Problem details >> Lines from the line with "ve Yönetimde Bir" to the line with "şehirdeki ekonomik ve" in the entries below, and only those, must be output exactly, with both ends included.

Given records Block Start

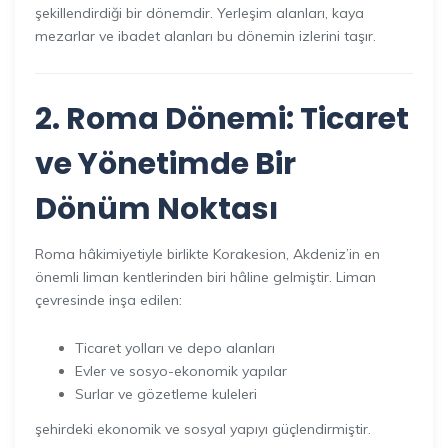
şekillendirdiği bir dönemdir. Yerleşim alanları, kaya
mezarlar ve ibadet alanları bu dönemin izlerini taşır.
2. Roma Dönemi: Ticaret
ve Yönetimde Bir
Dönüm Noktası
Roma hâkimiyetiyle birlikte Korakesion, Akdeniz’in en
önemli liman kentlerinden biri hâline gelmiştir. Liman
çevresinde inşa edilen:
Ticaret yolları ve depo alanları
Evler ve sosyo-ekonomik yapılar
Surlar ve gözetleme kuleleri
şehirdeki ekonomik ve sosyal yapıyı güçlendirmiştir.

Given records Block End
Given records Block Start

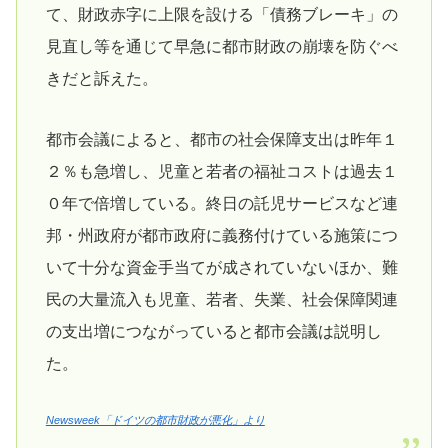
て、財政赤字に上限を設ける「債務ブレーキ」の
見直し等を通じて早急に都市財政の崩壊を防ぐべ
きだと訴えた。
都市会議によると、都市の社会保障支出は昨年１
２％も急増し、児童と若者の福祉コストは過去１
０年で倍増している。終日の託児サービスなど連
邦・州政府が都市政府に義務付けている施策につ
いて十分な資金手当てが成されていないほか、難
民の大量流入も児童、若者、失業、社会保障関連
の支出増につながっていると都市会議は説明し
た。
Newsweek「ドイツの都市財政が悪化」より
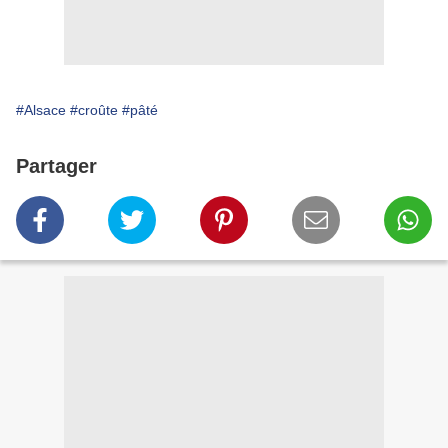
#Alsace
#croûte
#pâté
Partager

Given records Block End

Problem solution >>
ve Yönetimde Bir
Dönüm Noktası
Roma hâkimiyetiyle birlikte Korakesion, Akdeniz’in en
önemli liman kentlerinden biri hâline gelmiştir. Liman
çevresinde inşa edilen:
Ticaret yolları ve depo alanları
Evler ve sosyo-ekonomik yapılar
Surlar ve gözetleme kuleleri
şehirdeki ekonomik ve sosyal yapıyı güçlendirmiştir.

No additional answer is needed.